Reproduce each line from the records that holds "platforms".

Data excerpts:

* * * * * * *

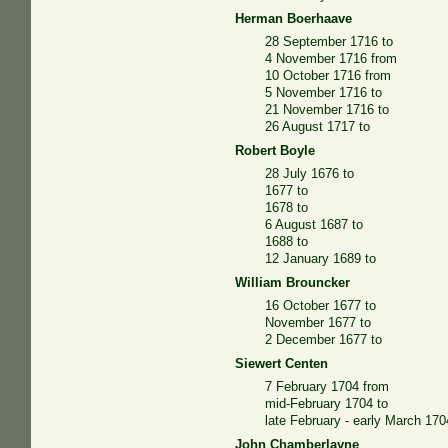
Herman Boerhaave
28 September 1716 to
4 November 1716 from
10 October 1716 from
5 November 1716 to
21 November 1716 to
26 August 1717 to
Robert Boyle
28 July 1676 to
1677 to
1678 to
6 August 1687 to
1688 to
12 January 1689 to
William Brouncker
16 October 1677 to
November 1677 to
2 December 1677 to
Siewert Centen
7 February 1704 from
mid-February 1704 to
late February - early March 17
John Chamberlayne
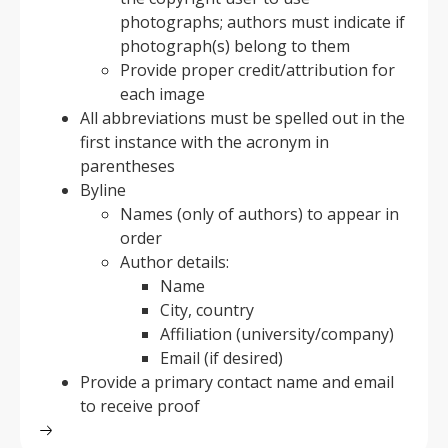
photographs; authors must indicate if
photograph(s) belong to them
Provide proper credit/attribution for
each image
All abbreviations must be spelled out in the
first instance with the acronym in
parentheses
Byline
Names (only of authors) to appear in
order
Author details:
Name
City, country
Affiliation (university/company)
Email (if desired)
Provide a primary contact name and email
to receive proof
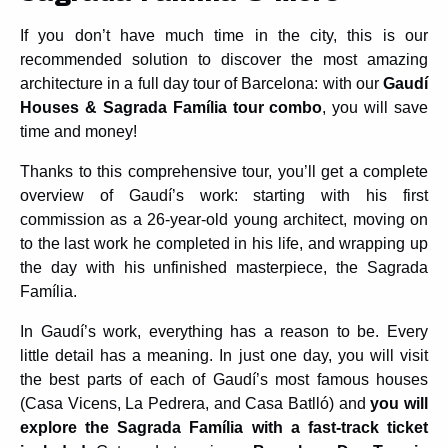
If you don’t have much time in the city, this is our
recommended solution to discover the most amazing
architecture in a full day tour of Barcelona: with our
Gaudí
Houses & Sagrada Família tour combo
, you will save
time and money!
Thanks to this comprehensive tour, you’ll get a complete
overview of Gaudí’s work: starting with his first
commission as a 26-year-old young architect, moving on
to the last work he completed in his life, and wrapping up
the day with his unfinished masterpiece, the Sagrada
Família.
In Gaudí’s work, everything has a reason to be. Every
little detail has a meaning. In just one day, you will visit
the best parts of each of Gaudí’s most famous houses
(Casa Vicens, La Pedrera, and Casa Batlló) and
you will
explore the Sagrada Família with a fast-track ticket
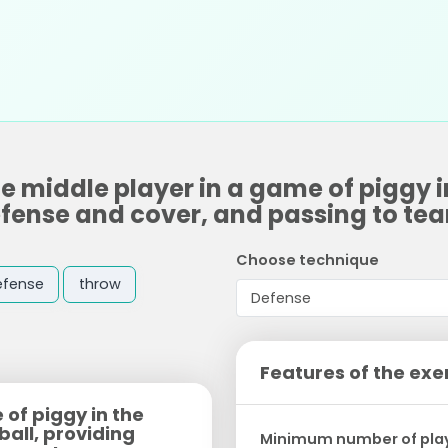
he middle player in a game of piggy 
 defense and cover, and passing to t
Choose technique
efense
throw
Features of the exe
 of piggy in the
ball, providing
Minimum number of pla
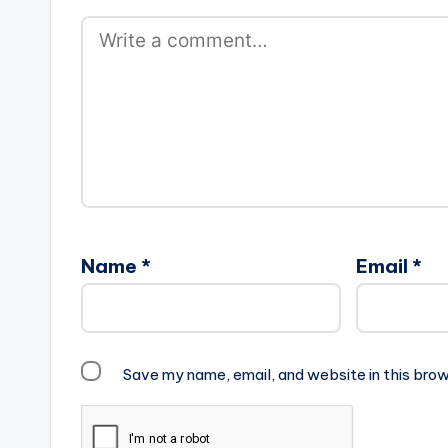
Name
*
Email
*
Save my name, email, and website in this brow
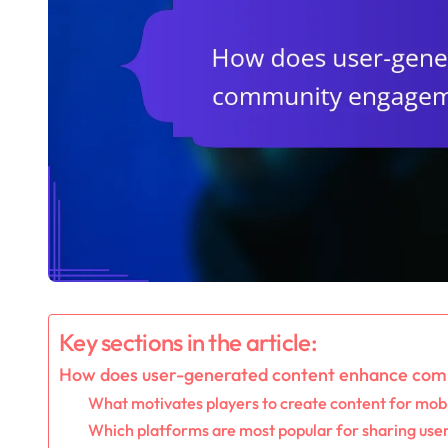
Key sections in the article:
How does user-generated content enhance com
What motivates players to create content for mob
Which platforms are most popular for sharing use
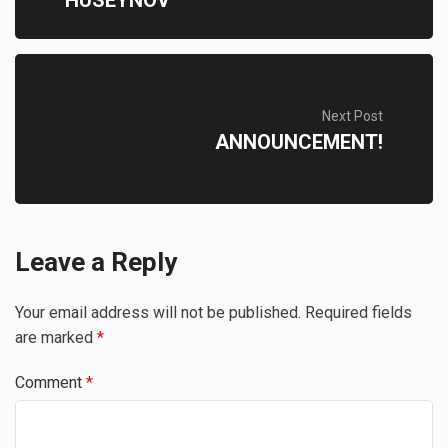
HUSEYNOV
Next Post
ANNOUNCEMENT!
Leave a Reply
Your email address will not be published.
Required fields
are marked
*
Comment
*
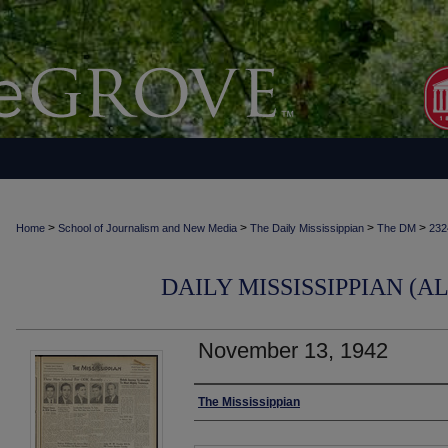
>
>
>
>
Home
School of Journalism and New Media
The Daily Mississippian
The DM
232
DAILY MISSISSIPPIAN (AL
November 13, 1942
Authors
The Mississippian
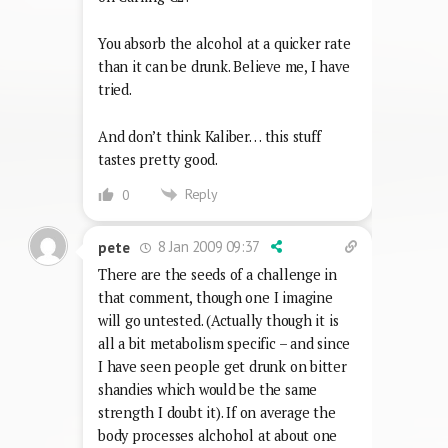
You absorb the alcohol at a quicker rate
than it can be drunk. Believe me, I have
tried.
And don’t think Kaliber… this stuff
tastes pretty good.
Reply
0
8 Jan 2009 09:37
pete
There are the seeds of a challenge in
that comment, though one I imagine
will go untested. (Actually though it is
all a bit metabolism specific – and since
I have seen people get drunk on bitter
shandies which would be the same
strength I doubt it). If on average the
body processes alchohol at about one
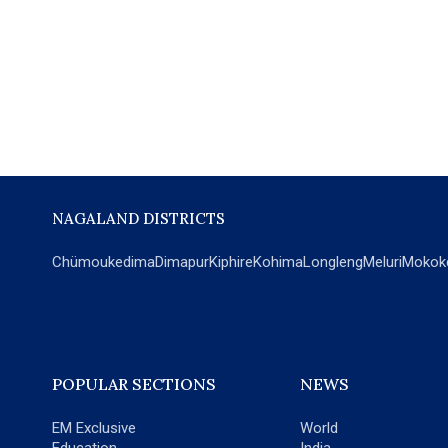
NAGALAND DISTRICTS
Chümoukedima
Dimapur
Kiphire
Kohima
Longleng
Meluri
Mokok
POPULAR SECTIONS
NEWS
EM Exclusive
World
Education
India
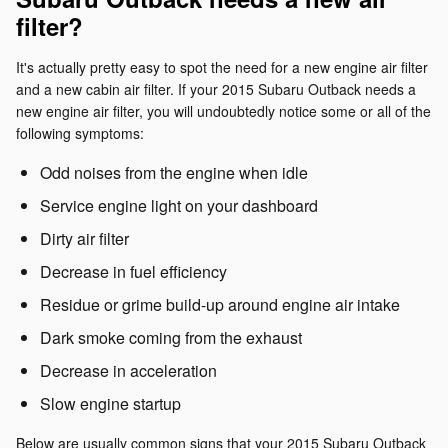
filter?
It's actually pretty easy to spot the need for a new engine air filter
and a new cabin air filter. If your 2015 Subaru Outback needs a
new engine air filter, you will undoubtedly notice some or all of the
following symptoms:
Odd noises from the engine when idle
Service engine light on your dashboard
Dirty air filter
Decrease in fuel efficiency
Residue or grime build-up around engine air intake
Dark smoke coming from the exhaust
Decrease in acceleration
Slow engine startup
Below are usually common signs that your 2015 Subaru Outback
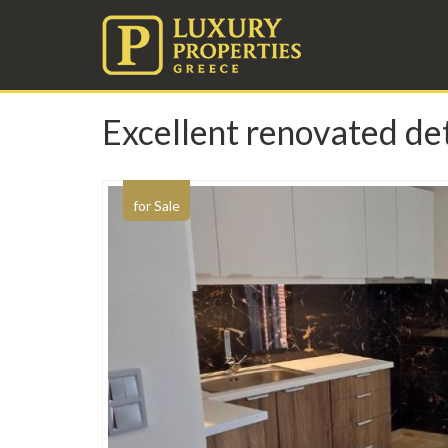
Excellent renovated det
for Sale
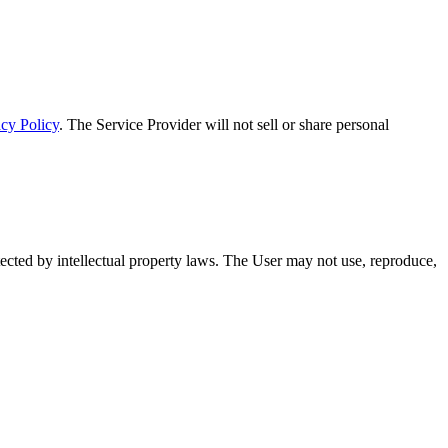
acy Policy
. The Service Provider will not sell or share personal
otected by intellectual property laws. The User may not use, reproduce,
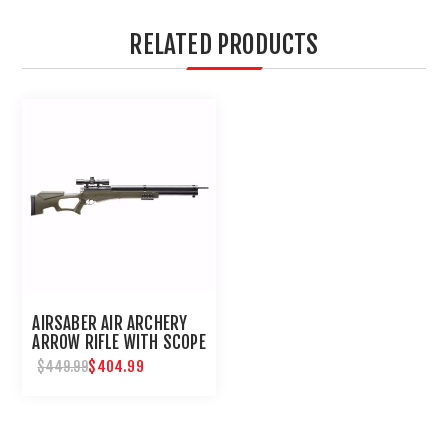
RELATED PRODUCTS
AIRSABER AIR ARCHERY
ARROW RIFLE WITH SCOPE
$404.99
$449.99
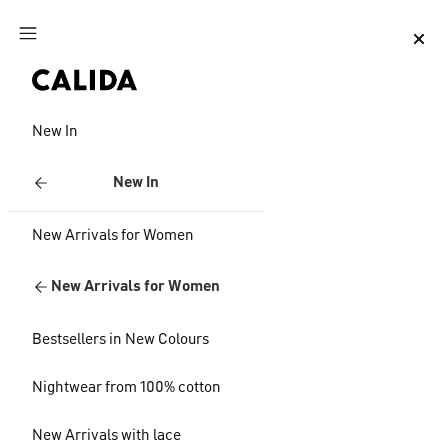
Jump to main content
Jump to footer content
New In
New In
New Arrivals for Women
New Arrivals for Women
Bestsellers in New Colours
Nightwear from 100% cotton
New Arrivals with lace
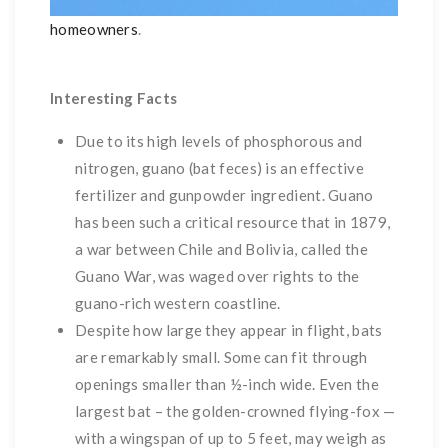
homeowners
.
Interesting Facts
Due to its high levels of phosphorous and
nitrogen, guano (bat feces) is an effective
fertilizer and gunpowder ingredient. Guano
has been such a critical resource that in 1879,
a war between Chile and Bolivia, called the
Guano War, was waged over rights to the
guano-rich western coastline.
Despite how large they appear in flight, bats
are remarkably small. Some can fit through
openings smaller than ½-inch wide. Even the
largest bat – the golden-crowned flying-fox —
with a wingspan of up to 5 feet, may weigh as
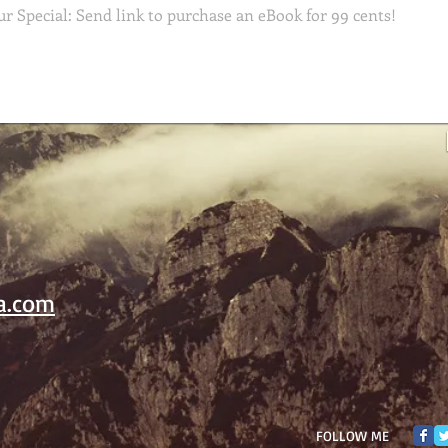
a.com
FOLLOW ME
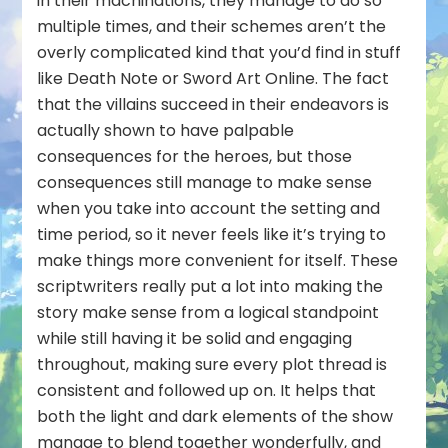
in their machinations, they manage to do so
multiple times, and their schemes aren’t the
overly complicated kind that you’d find in stuff
like Death Note or Sword Art Online. The fact
that the villains succeed in their endeavors is
actually shown to have palpable
consequences for the heroes, but those
consequences still manage to make sense
when you take into account the setting and
time period, so it never feels like it’s trying to
make things more convenient for itself. These
scriptwriters really put a lot into making the
story make sense from a logical standpoint
while still having it be solid and engaging
throughout, making sure every plot thread is
consistent and followed up on. It helps that
both the light and dark elements of the show
manage to blend together wonderfully, and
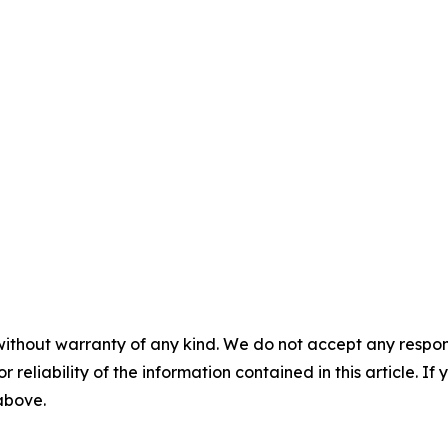
without warranty of any kind. We do not accept any responsib
r reliability of the information contained in this article. I
 above.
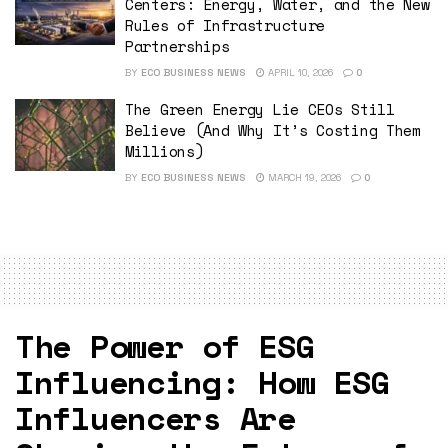
Centers: Energy, Water, and the New
Rules of Infrastructure
Partnerships
BY
ECO BUSINESS NEWS
APRIL 10, 2026
0
The Green Energy Lie CEOs Still
Believe (And Why It’s Costing Them
Millions)
BY
ECO BUSINESS NEWS
MARCH 19, 2026
0
The Power of ESG
Influencing: How ESG
Influencers Are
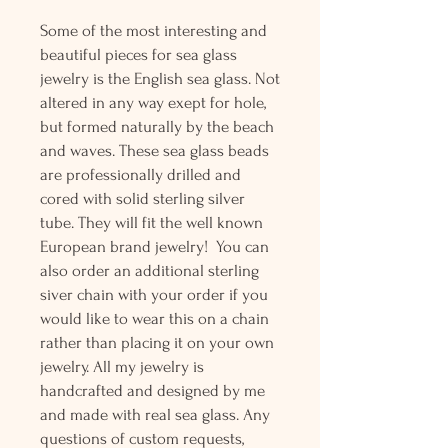
Some of the most interesting and
beautiful pieces for sea glass
jewelry is the English sea glass. Not
altered in any way exept for hole,
but formed naturally by the beach
and waves. These sea glass beads
are professionally drilled and
cored with solid sterling silver
tube. They will fit the well known
European brand jewelry! You can
also order an additional sterling
siver chain with your order if you
would like to wear this on a chain
rather than placing it on your own
jewelry. All my jewelry is
handcrafted and designed by me
and made with real sea glass. Any
questions of custom requests,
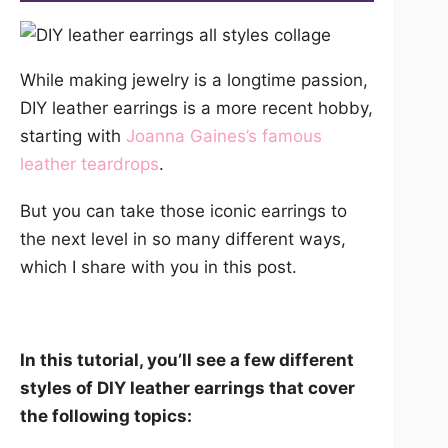
While making jewelry is a longtime passion,
DIY leather earrings is a more recent hobby,
starting with
Joanna Gaines’s famous
leather teardrops
.
But you can take those iconic earrings to
the next level in so many different ways,
which I share with you in this post.
In this tutorial, you’ll see a few different
styles of DIY leather earrings that cover
the following topics:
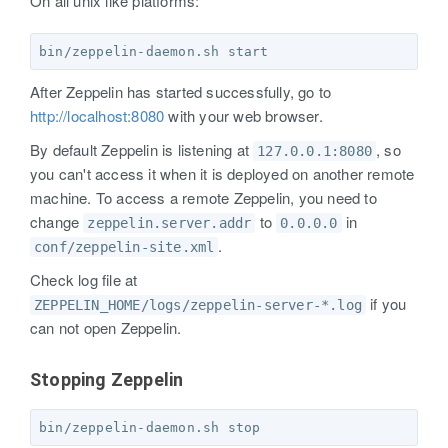
On all unix like platforms:
After Zeppelin has started successfully, go to
http://localhost:8080
with your web browser.
By default Zeppelin is listening at
, so
127.0.0.1:8080
you can't access it when it is deployed on another remote
machine. To access a remote Zeppelin, you need to
change
to
in
zeppelin.server.addr
0.0.0.0
.
conf/zeppelin-site.xml
Check log file at
if you
ZEPPELIN_HOME/logs/zeppelin-server-*.log
can not open Zeppelin.
Stopping Zeppelin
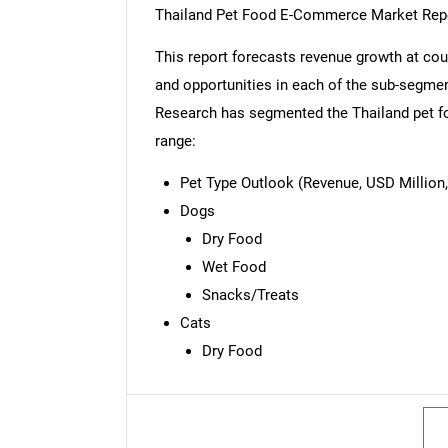
Thailand Pet Food E-Commerce Market Rep
This report forecasts revenue growth at coun
and opportunities in each of the sub-segmen
Research has segmented the Thailand pet f
range:
Pet Type Outlook (Revenue, USD Million,
Dogs
Dry Food
Wet Food
Snacks/Treats
Cats
Dry Food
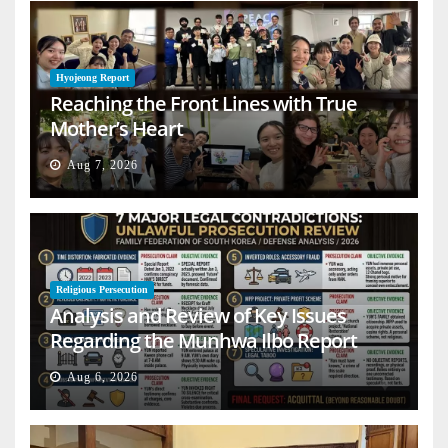
Hyojeong Report
Reaching the Front Lines with True
Mother’s Heart
Aug 7, 2026
Religious Persecution
Analysis and Review of Key Issues
Regarding the Munhwa Ilbo Report
Aug 6, 2026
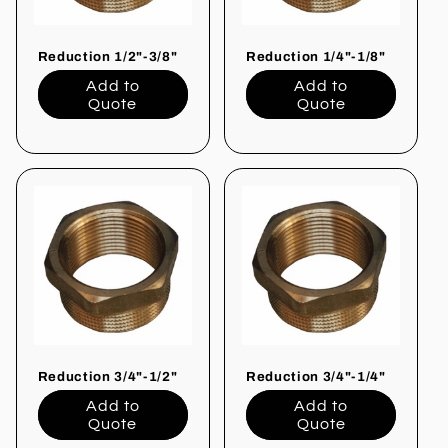
Reduction 1/2"-3/8"
Reduction 1/4"-1/8"
Add to
Add to
Quote
Quote
Reduction 3/4"-1/2"
Reduction 3/4"-1/4"
Add to
Add to
Quote
Quote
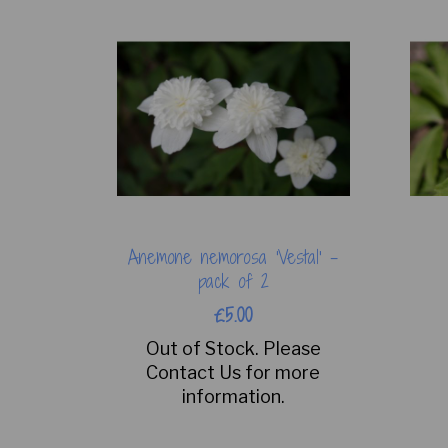
Anemone nemorosa 'Vestal' -
pack of 2
£5.00
Out of Stock. Please
Contact Us for more
information.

* * * * * * *

Task response:
Which platforms are most popular for sharing use
On all unix like platforms:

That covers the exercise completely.